Today, product titles and descriptions don’t just influence Shopping Ads in Google Ads, they also shape how your products surface across Performance Max, AI-generated search results, and even third-party shopping assistants. Simply put: better product content equals better discoverability, all around.
That’s where feed testing comes in. By strategically experimenting with your titles, descriptions, and attributes, you can not only improve ad performance but also optimize for relevance in AI-driven environments. Not sure where to start? Below, we’ll cover five proven feed testing strategies, complete with AI angles, pro tips, and best practices, to help you capture more qualified traffic in today’s evolving digital landscape.
#1: Source Testing Terms from Search Trends and Your Site
The best testing terms are the ones your customers are actively searching for but that aren’t yet in your feed. That could mean seasonality-driven phrases, trending styles, or attributes that align with your audience’s mindset. Incorporating these terms helps your products surface in more relevant searches, increasing qualified traffic without harming existing reach.
Best Practices:
- Layer in seasonality cues like “spring essentials” or “cozy winter styles”
- Use audience-specific terms like “teen,” “petite,” or “vintage-inspired”

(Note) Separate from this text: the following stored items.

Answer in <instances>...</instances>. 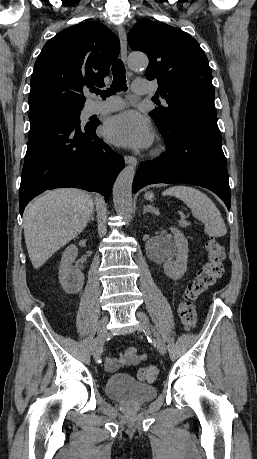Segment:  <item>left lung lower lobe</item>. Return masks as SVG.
Returning a JSON list of instances; mask_svg holds the SVG:
<instances>
[{
	"instance_id": "1",
	"label": "left lung lower lobe",
	"mask_w": 257,
	"mask_h": 459,
	"mask_svg": "<svg viewBox=\"0 0 257 459\" xmlns=\"http://www.w3.org/2000/svg\"><path fill=\"white\" fill-rule=\"evenodd\" d=\"M158 127L167 150L159 158L141 162L133 193L153 183H188L213 191L230 209L226 158L215 110H184Z\"/></svg>"
}]
</instances>
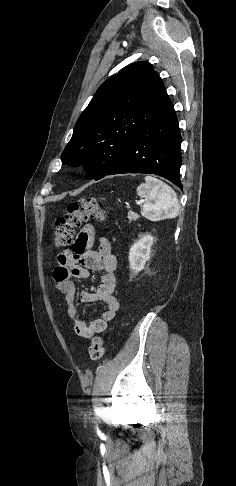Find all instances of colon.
<instances>
[{"mask_svg": "<svg viewBox=\"0 0 236 486\" xmlns=\"http://www.w3.org/2000/svg\"><path fill=\"white\" fill-rule=\"evenodd\" d=\"M105 220V212L100 207L96 199H80L69 204L65 216L56 220L54 232V245L62 248L73 242L75 231L84 222L89 220ZM104 353V339L102 336L93 338L89 348L90 358L98 361Z\"/></svg>", "mask_w": 236, "mask_h": 486, "instance_id": "obj_1", "label": "colon"}]
</instances>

- Pull inspiration from curated collections or “shop by style” pages on your site
- AI search tools rely heavily on descriptive context. By adding richer, trend-aware descriptors, your products are more likely to be selected in AI-generated product recommendations or overviews.
#2: Use KPIs to Prioritize Testing Terms
Not all testing terms are created equal. Some will be more profitable than others, so before rolling terms into your feed, evaluate their historical performance against non-brand traffic. This helps you focus on terms that are not just high-volume but also high-conversion.
Best Practices:
- Compare CPC, CVR, and ROAS for candidate terms against account averages
- Factor in context like seasonality and macro shifts (e.g., post-COVID shopping trends)

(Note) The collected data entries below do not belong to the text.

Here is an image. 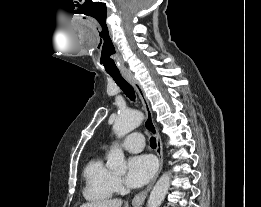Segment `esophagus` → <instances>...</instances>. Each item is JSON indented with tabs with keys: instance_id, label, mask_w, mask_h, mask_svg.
<instances>
[{
	"instance_id": "obj_1",
	"label": "esophagus",
	"mask_w": 261,
	"mask_h": 207,
	"mask_svg": "<svg viewBox=\"0 0 261 207\" xmlns=\"http://www.w3.org/2000/svg\"><path fill=\"white\" fill-rule=\"evenodd\" d=\"M124 77L133 86V88L136 90V92L138 93V95L140 97V100L143 105V109L145 111V116H146L145 117V126H146V129L156 138V142H157L156 153L159 158V169H158V172L156 173L155 177L153 178V180L150 182V184L148 185V187L145 190L136 194L134 196V198L132 199V204L134 206H139V205L143 204L146 196L148 195V192L151 190L152 186L154 185V183L156 182V179L158 178V176L160 174V171L162 170L163 147H162L161 137H160L157 127L154 123L153 114H152V110L150 108L149 101L145 95V92H144L142 86L129 74H124Z\"/></svg>"
}]
</instances>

- Use last year’s performance data for season-specific terms; use more recent data for evergreen terms like “new” or “best”
- AI-powered shopping assistants may weigh product relevance differently than Google Ads. Testing which terms actually drive conversions gives you confidence that those descriptors will carry over value in broader AI-driven discovery.
#3: Run A/B Tests for Cleaner Insights
Feed testing works best when it’s methodical. A/B testing allows you to alternate terms in and out of your feed to isolate performance. This reduces noise from external factors like holidays or promotions, giving you a clearer read on whether a term is effective.
Best Practices:
- Rotate test and control periods (e.g., test day vs. control day)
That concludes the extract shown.